As campaigning in Burkina Faso for the upcoming presidential election shifts into high gear, the country's green candidate is running on a unique platform centered on ecology. Despite having only a small following, Ram Ouedraogo hopes his presidential bid will draw attention to the need for the agrarian nation to safeguard its environment.
In a marketplace on the outskirts of Burkina Faso's capital Ouagadougou, a local man chants verses from the Koran as people gather for a campaign rally.
As the country moves closer to the November 13 date set for its presidential election, candidates have stepped up their courtship of voters.
But as the event gets started, with just a few onlookers, it's soon clear this rally is different.
Ram Ouedraogo is Burkina Faso's green candidate. In the country's last presidential election in 1998, he finished second behind incumbent President Blaise Compaore.
However, that vote was boycotted by the major opposition parties. And this time around, Mr. Ouedraogo is considered a long shot for victory.
For Mr. Ouedraogo, this campaign season is more a vehicle for disseminating his message of ecology to a nationwide audience.
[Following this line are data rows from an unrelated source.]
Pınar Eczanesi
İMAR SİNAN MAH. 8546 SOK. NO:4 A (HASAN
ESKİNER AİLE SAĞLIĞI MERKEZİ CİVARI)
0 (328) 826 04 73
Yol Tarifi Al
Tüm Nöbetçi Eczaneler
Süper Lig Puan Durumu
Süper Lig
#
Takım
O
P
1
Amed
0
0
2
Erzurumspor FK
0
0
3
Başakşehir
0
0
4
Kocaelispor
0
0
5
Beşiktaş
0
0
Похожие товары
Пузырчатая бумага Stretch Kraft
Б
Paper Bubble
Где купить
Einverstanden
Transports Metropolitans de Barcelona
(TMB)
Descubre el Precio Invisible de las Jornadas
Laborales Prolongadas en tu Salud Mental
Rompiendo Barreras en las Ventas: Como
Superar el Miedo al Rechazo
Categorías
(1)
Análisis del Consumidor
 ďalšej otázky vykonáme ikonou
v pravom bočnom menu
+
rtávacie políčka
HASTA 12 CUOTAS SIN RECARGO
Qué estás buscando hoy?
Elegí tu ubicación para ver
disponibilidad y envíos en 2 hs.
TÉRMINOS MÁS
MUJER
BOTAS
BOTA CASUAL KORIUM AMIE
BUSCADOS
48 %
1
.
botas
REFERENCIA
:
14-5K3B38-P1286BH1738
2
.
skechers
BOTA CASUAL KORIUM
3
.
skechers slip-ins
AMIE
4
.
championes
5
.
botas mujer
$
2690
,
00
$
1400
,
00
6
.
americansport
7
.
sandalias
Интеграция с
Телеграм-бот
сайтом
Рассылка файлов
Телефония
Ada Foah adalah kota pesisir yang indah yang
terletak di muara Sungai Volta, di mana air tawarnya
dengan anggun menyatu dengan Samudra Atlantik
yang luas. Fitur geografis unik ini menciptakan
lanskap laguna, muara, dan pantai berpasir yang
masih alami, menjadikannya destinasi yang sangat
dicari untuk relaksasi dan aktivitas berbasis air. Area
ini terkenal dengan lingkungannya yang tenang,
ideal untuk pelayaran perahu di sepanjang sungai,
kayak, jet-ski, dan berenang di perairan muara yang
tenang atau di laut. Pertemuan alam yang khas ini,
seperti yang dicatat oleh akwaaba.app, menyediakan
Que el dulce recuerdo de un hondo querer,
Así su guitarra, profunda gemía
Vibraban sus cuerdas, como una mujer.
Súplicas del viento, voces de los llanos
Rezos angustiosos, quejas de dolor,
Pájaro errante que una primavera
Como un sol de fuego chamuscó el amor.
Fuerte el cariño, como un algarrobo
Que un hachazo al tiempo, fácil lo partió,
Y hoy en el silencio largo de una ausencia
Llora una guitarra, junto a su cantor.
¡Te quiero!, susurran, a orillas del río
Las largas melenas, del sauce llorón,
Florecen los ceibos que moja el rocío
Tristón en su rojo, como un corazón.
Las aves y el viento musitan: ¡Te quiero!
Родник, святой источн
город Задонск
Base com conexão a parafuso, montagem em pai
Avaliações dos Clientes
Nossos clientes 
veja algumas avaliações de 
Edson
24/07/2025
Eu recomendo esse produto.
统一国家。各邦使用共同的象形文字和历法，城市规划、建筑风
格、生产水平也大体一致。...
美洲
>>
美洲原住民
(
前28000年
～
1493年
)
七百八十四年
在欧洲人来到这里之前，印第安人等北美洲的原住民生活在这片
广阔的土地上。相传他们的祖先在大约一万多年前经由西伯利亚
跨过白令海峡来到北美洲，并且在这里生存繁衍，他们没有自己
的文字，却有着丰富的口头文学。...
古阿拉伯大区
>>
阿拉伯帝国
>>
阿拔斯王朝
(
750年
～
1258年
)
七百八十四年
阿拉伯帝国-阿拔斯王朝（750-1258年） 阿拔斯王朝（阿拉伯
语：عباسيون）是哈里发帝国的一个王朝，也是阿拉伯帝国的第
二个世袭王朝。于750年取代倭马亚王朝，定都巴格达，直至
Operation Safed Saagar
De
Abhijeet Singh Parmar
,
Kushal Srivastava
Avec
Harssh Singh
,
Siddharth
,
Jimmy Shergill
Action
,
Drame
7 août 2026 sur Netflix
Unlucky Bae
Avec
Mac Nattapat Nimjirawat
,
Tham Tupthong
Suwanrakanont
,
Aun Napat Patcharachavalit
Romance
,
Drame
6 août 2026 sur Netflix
Burkina Faso, he says, is an arid, landlocked country. It draws its resources from the land. It has no other choice, he says, than to protect its only asset. If not, he says, it will have nothing left.
The country is considered one of the poorest in the world, with an economy dependent upon agriculture.
One of its few potentially profitable exports is cotton. But tariffs levied by richer countries have hobbled exports and made it difficult for Burkinabe cotton to compete on world markets.
The nation has not escaped the food hardships that have plagued the rest of the region this year, either. As in neighboring Niger, Burkina Faso has seen the prices of staple grains skyrocket due to a bad harvest, poor rainfall and locust infestations.
Earlier this year, the U.N.'s World Food Program called upon donor countries to help stave off a possible famine.
Mr. Ouedraogo is critical of President Compaore's handling of the crisis.
We've had a very difficult year, he says, but the party in power has done nothing to release funds to help the people. Now, he says, Mr. Compaore is finding the money to run an expensive campaign complete with t-shirts, caps, and watches to give away.
About a dozen candidates are competing for the presidency in Burkina Faso. Sitting President Compaore is considered the favorite for first round victory.